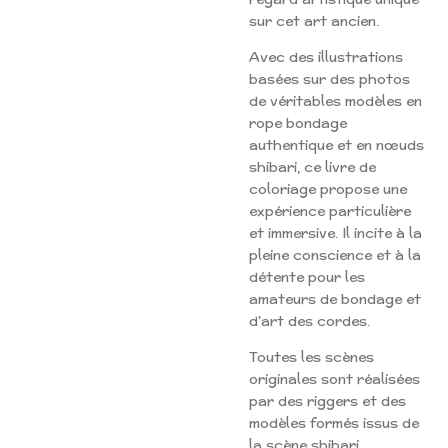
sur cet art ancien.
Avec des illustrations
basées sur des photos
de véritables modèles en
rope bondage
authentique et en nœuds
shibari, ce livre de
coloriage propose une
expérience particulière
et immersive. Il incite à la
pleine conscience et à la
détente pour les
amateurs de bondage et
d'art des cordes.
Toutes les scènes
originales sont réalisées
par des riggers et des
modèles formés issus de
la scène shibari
------------------------------------
TASK DESCRIPTION
The word "shibari" is the filter: copy every line of the listing above that contains it.

REPLY TO THE EXERCISE
shibari, ce livre de
la scène shibari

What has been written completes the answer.